Tess Gallagher

Tess Gallagher (born July 21, 1943 in Port Angeles, Washington) is an American poet, essayist, author and playwright. She attended the University of Washington, where she studied creative writing with Theodore Roethke and later Nelson Bentley as well as David Wagoner and Mark Strand. Her honors include a fellowship from the Guggenheim Foundation, two National Endowment for the Arts awards, the The Maxine Cushing Gray Endowed Libraries Visiting Writers Fellowship (University of Washington), and the Elliston Award for "best book of poetry published by a small press" for the collection Instructions to the Double (1976).

Her third husband, Raymond Carver, encouraged her to write short stories, some of which were collected in The Lover of Horses (1987) and At the Owl Woman Saloon (1996).

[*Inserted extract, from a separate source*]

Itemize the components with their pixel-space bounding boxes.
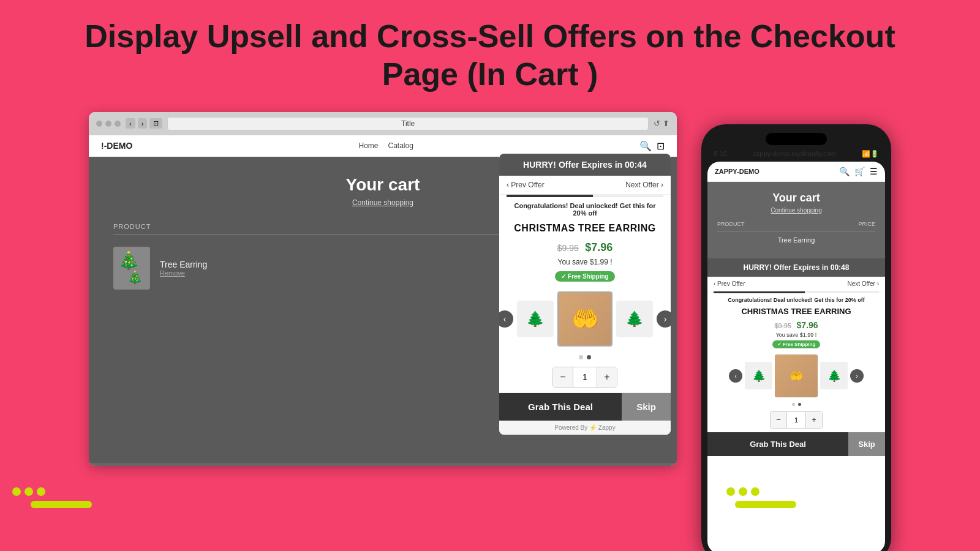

Her book Moon Crossing Bridge is a collection of poems written after the death of Carver, who died from cancer in 1988. Her newest collection, Dear Ghosts, is her follow-up collection, written in 2002.

Gallagher has taught at many colleges, most recently at Bucknell University and Whitman College. She recently published an essay in The Sun Magazine titled "Instead of Dying" about alcoholism and Raymond Carver's having maintained his sobriety. The essay was initially delivered at the Welsh Academy.

Distant Rain, published in 2006, is a conversation between Tess and Jakuchō Setouchi, a Buddhist nun from Kyoto, which took place after the death of Raymond Carver.